The input: Begin
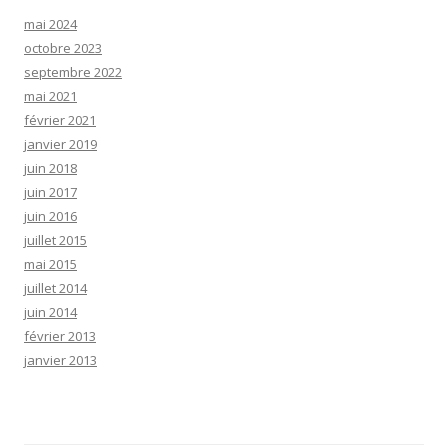
mai 2024
octobre 2023
septembre 2022
mai 2021
février 2021
janvier 2019
juin 2018
juin 2017
juin 2016
juillet 2015
mai 2015
juillet 2014
juin 2014
février 2013
janvier 2013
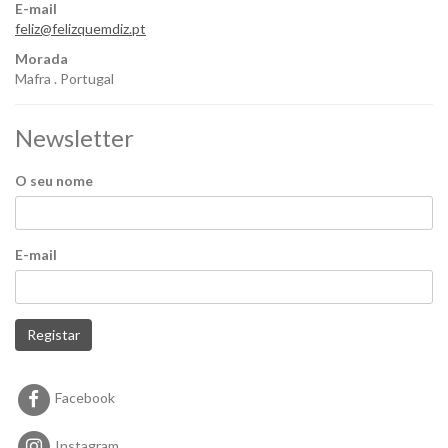
E-mail
feliz@felizquemdiz.pt
Morada
Mafra . Portugal
Newsletter
O seu nome
E-mail
Registar
Facebook
Instagram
The input: End
Exercise objective | Nothing but the lines holding the word "juin" should be returned from the listing above.

Output for this exercise |
juin 2018
juin 2017
juin 2016
juin 2014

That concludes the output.